▶ [Your objective]: Set down the listing exactly as given, minus images.

▶ [Exercise inputs]:
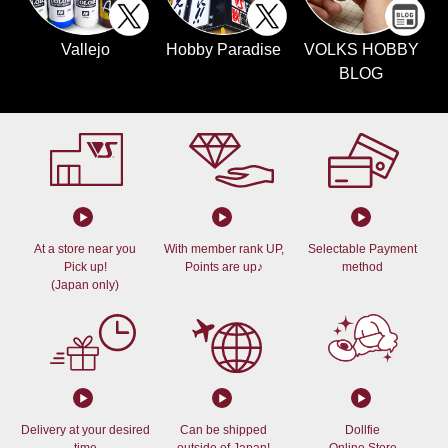
Vallejo
Hobby Paradise
VOLKS HOBBY
BLOG
At a store near you
With member rank UP,
Selectable Payment
Pick up!
Points are up♪
method
(Japan only)
Delivery at your desired
Can be shipped
Dollfie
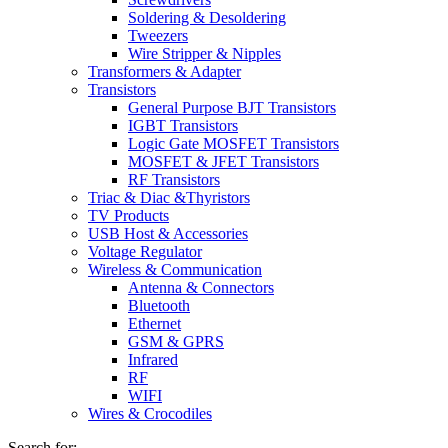
Soldering & Desoldering
Tweezers
Wire Stripper & Nipples
Transformers & Adapter
Transistors
General Purpose BJT Transistors
IGBT Transistors
Logic Gate MOSFET Transistors
MOSFET & JFET Transistors
RF Transistors
Triac & Diac &Thyristors
TV Products
USB Host & Accessories
Voltage Regulator
Wireless & Communication
Antenna & Connectors
Bluetooth
Ethernet
GSM & GPRS
Infrared
RF
WIFI
Wires & Crocodiles
Search for:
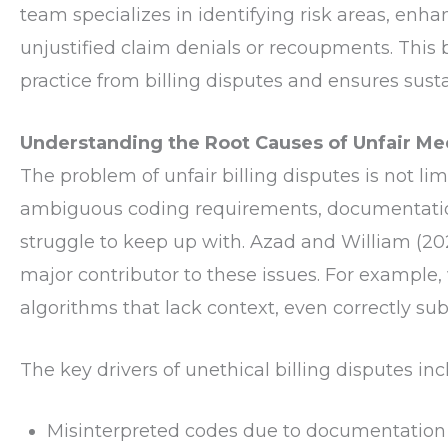
team specializes in identifying risk areas, en
unjustified claim denials or recoupments. This 
practice from billing disputes and ensures sust
Understanding the Root Causes of Unfair Medi
The problem of unfair billing disputes is not li
ambiguous coding requirements, documentation 
struggle to keep up with. Azad and William (20
major contributor to these issues. For exampl
algorithms that lack context, even correctly sub
The key drivers of unethical billing disputes inc
Misinterpreted codes due to documentation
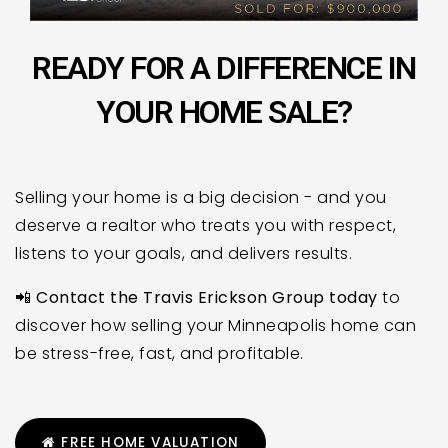
READY FOR A DIFFERENCE IN
YOUR HOME SALE?
Selling your home is a big decision - and you
deserve a realtor who treats you with respect,
listens to your goals, and delivers results.
📲
Contact the Travis Erickson Group today
to
discover how selling your Minneapolis home can
be stress-free, fast, and profitable.
FREE HOME VALUATION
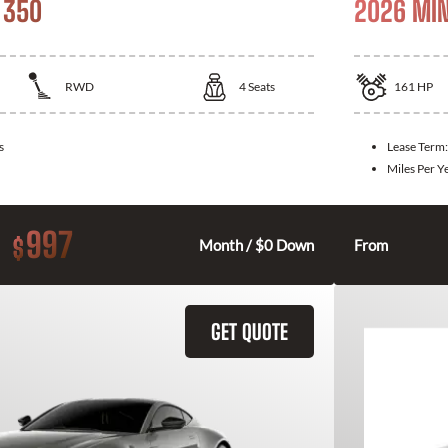
 350
2026 MIN
RWD
4
Seats
161
HP
s
Lease Term
Miles Per Y
997
$
Month / $0 Down
From
GET QUOTE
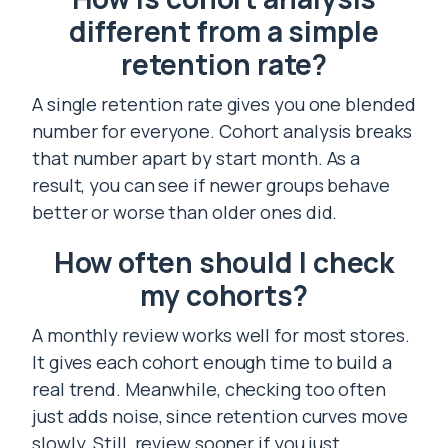
different from a simple
retention rate?
A single retention rate gives you one blended
number for everyone. Cohort analysis breaks
that number apart by start month. As a
result, you can see if newer groups behave
better or worse than older ones did.
How often should I check
my cohorts?
A monthly review works well for most stores.
It gives each cohort enough time to build a
real trend. Meanwhile, checking too often
just adds noise, since retention curves move
slowly. Still, review sooner if you just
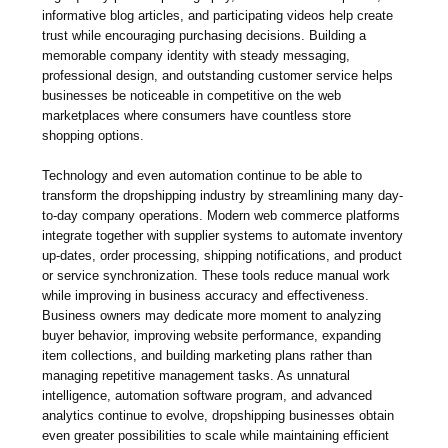
informative blog articles, and participating videos help create
trust while encouraging purchasing decisions. Building a
memorable company identity with steady messaging,
professional design, and outstanding customer service helps
businesses be noticeable in competitive on the web
marketplaces where consumers have countless store
shopping options.
Technology and even automation continue to be able to
transform the dropshipping industry by streamlining many day-
to-day company operations. Modern web commerce platforms
integrate together with supplier systems to automate inventory
up-dates, order processing, shipping notifications, and product
or service synchronization. These tools reduce manual work
while improving in business accuracy and effectiveness.
Business owners may dedicate more moment to analyzing
buyer behavior, improving website performance, expanding
item collections, and building marketing plans rather than
managing repetitive management tasks. As unnatural
intelligence, automation software program, and advanced
analytics continue to evolve, dropshipping businesses obtain
even greater possibilities to scale while maintaining efficient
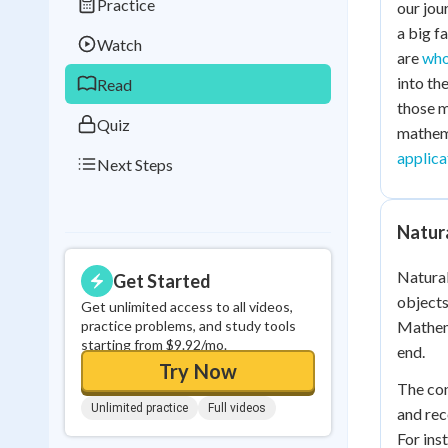
Practice
our jou
Best Streak
Study
a big f
Watch
0
in a row
are
who
into th
Read
those m
Quiz
mathema
applica
Next Steps
Natur
Natural
Get Started
objects
Get unlimited access to all videos,
practice problems, and study tools
Mathema
starting from $9.92/mo.
end.
Try Now
The con
Unlimited practice
Full videos
and rec
For ins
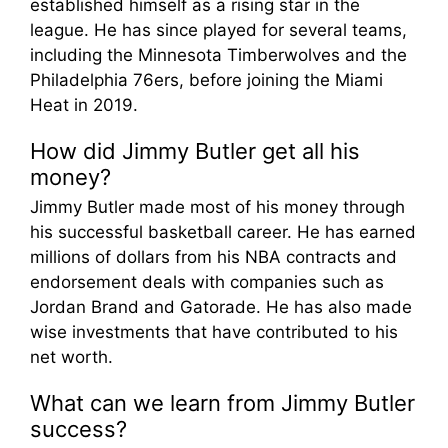
established himself as a rising star in the
league. He has since played for several teams,
including the Minnesota Timberwolves and the
Philadelphia 76ers, before joining the Miami
Heat in 2019.
How did Jimmy Butler get all his
money?
Jimmy Butler made most of his money through
his successful basketball career. He has earned
millions of dollars from his NBA contracts and
endorsement deals with companies such as
Jordan Brand and Gatorade. He has also made
wise investments that have contributed to his
net worth.
What can we learn from Jimmy Butler
success?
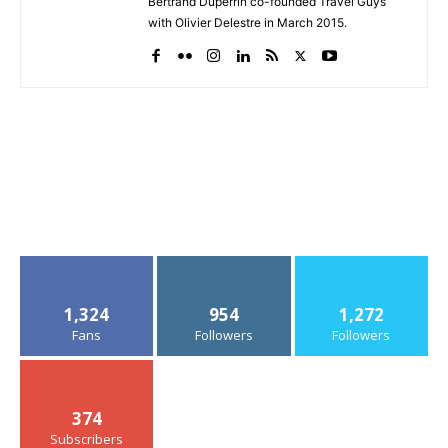
Bertrand Duperrin co-founded Travel Guys
with Olivier Delestre in March 2015.
1,324
954
1,272
Fans
Followers
Followers
374
Subscribers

▶ [Written reply]:
Vallejo
Hobby Paradise
VOLKS HOBBY
BLOG
At a store near you
With member rank UP,
Selectable Payment
Pick up!
Points are up♪
method
(Japan only)
Delivery at your desired
Can be shipped
Dollfie
Soldering & Desoldering
Tweezers
Wire Stripper & Nipples
Transformers & Adapter
Transistors
General Purpose BJT Transistors
IGBT Transistors
Logic Gate MOSFET Transistors
MOSFET & JFET Transistors
RF Transistors
Triac & Diac &Thyristors
TV Products
USB Host & Accessories
Voltage Regulator
Wireless & Communication
Antenna & Connectors
Bluetooth
Ethernet
GSM & GPRS
Infrared
RF
WIFI
Wires & Crocodiles
Search for:
team specializes in identifying risk areas, en
unjustified claim denials or recoupments. This 
practice from billing disputes and ensures sust
Understanding the Root Causes of Unfair Medi
The problem of unfair billing disputes is not li
ambiguous coding requirements, documentation 
struggle to keep up with. Azad and William (20
major contributor to these issues. For exampl
algorithms that lack context, even correctly sub
The key drivers of unethical billing disputes inc
Misinterpreted codes due to documentation
READY FOR A DIFFERENCE IN
YOUR HOME SALE?
Selling your home is a big decision - and you
deserve a realtor who treats you with respect,
listens to your goals, and delivers results.
📲
Contact the Travis Erickson Group today
to
discover how selling your Minneapolis home can
be stress-free, fast, and profitable.
FREE HOME VALUATION
 350
2026 MIN
RWD
4
Seats
161
HP
s
Lease Term
Miles Per Y
997
$
Month / $0 Down
From
GET QUOTE
different from a simple
retention rate?
A single retention rate gives you one blended
number for everyone. Cohort analysis breaks
that number apart by start month. As a
result, you can see if newer groups behave
better or worse than older ones did.
How often should I check
my cohorts?
A monthly review works well for most stores.
It gives each cohort enough time to build a
real trend. Meanwhile, checking too often
just adds noise, since retention curves move
slowly. Still, review sooner if you just
informative blog articles, and participating videos help create
trust while encouraging purchasing decisions. Building a
memorable company identity with steady messaging,
professional design, and outstanding customer service helps
businesses be noticeable in competitive on the web
marketplaces where consumers have countless store
shopping options.
Technology and even automation continue to be able to
transform the dropshipping industry by streamlining many day-
to-day company operations. Modern web commerce platforms
integrate together with supplier systems to automate inventory
up-dates, order processing, shipping notifications, and product
or service synchronization. These tools reduce manual work
while improving in business accuracy and effectiveness.
Business owners may dedicate more moment to analyzing
buyer behavior, improving website performance, expanding
item collections, and building marketing plans rather than
managing repetitive management tasks. As unnatural
intelligence, automation software program, and advanced
analytics continue to evolve, dropshipping businesses obtain
even greater possibilities to scale while maintaining efficient
Practice
our jou
Best Streak
Study
a big f
Watch
0
in a row
are
who
into th
Read
those m
Quiz
mathema
applica
Next Steps
Natur
Natural
Get Started
objects
Get unlimited access to all videos,
practice problems, and study tools
Mathema
starting from $9.92/mo.
end.
Try Now
The con
Unlimited practice
Full videos
and rec
For ins
established himself as a rising star in the
league. He has since played for several teams,
including the Minnesota Timberwolves and the
Philadelphia 76ers, before joining the Miami
Heat in 2019.
How did Jimmy Butler get all his
money?
Jimmy Butler made most of his money through
his successful basketball career. He has earned
millions of dollars from his NBA contracts and
endorsement deals with companies such as
Jordan Brand and Gatorade. He has also made
wise investments that have contributed to his
net worth.
What can we learn from Jimmy Butler
success?
Bertrand Duperrin co-founded Travel Guys
with Olivier Delestre in March 2015.
1,324
954
1,272
Fans
Followers
Followers
374
Subscribers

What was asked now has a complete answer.